Top of Data listing

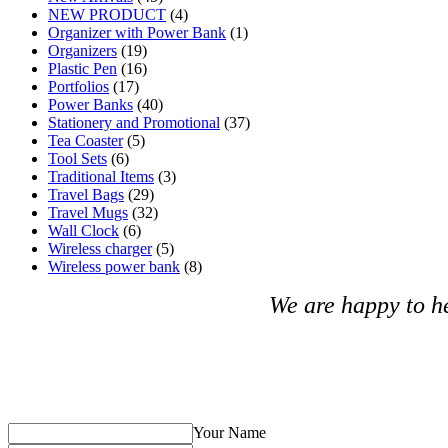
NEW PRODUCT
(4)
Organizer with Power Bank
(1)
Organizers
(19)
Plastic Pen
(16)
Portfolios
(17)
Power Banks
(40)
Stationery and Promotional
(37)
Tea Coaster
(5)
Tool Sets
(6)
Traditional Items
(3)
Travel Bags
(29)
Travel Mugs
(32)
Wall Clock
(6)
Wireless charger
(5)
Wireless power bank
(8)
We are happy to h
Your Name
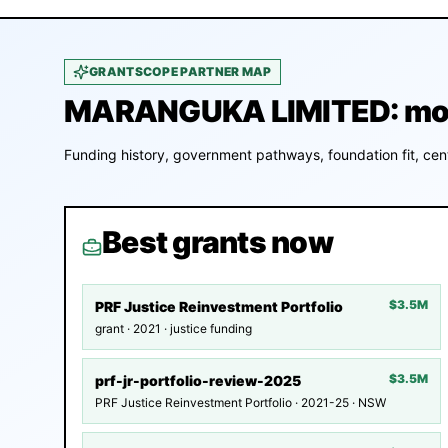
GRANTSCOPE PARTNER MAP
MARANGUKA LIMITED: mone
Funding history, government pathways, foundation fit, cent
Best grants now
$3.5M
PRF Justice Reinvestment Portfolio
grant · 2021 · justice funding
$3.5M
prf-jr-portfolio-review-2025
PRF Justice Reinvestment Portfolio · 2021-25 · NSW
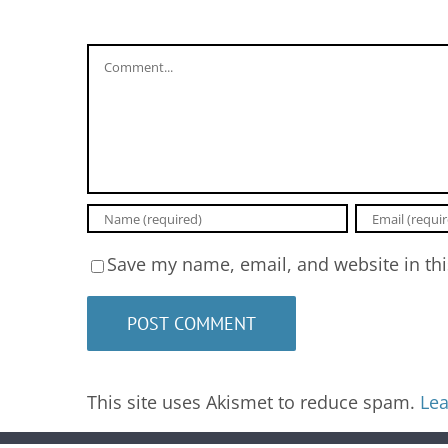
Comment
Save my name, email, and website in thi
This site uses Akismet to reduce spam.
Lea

Bottom of Data listing

Retype all the data exactly; skip the pictures.

Answer for this exercise:
NEW PRODUCT
(4)
Organizer with Power Bank
(1)
Organizers
(19)
Plastic Pen
(16)
Portfolios
(17)
Power Banks
(40)
Stationery and Promotional
(37)
Tea Coaster
(5)
Tool Sets
(6)
Traditional Items
(3)
Travel Bags
(29)
Travel Mugs
(32)
Wall Clock
(6)
Wireless charger
(5)
Wireless power bank
(8)
We are happy to h
Your Name
GRANTSCOPE PARTNER MAP
MARANGUKA LIMITED: mone
Funding history, government pathways, foundation fit, cent
Best grants now
$3.5M
PRF Justice Reinvestment Portfolio
grant · 2021 · justice funding
$3.5M
prf-jr-portfolio-review-2025
PRF Justice Reinvestment Portfolio · 2021-25 · NSW
Comment
Save my name, email, and website in thi
This site uses Akismet to reduce spam.
Lea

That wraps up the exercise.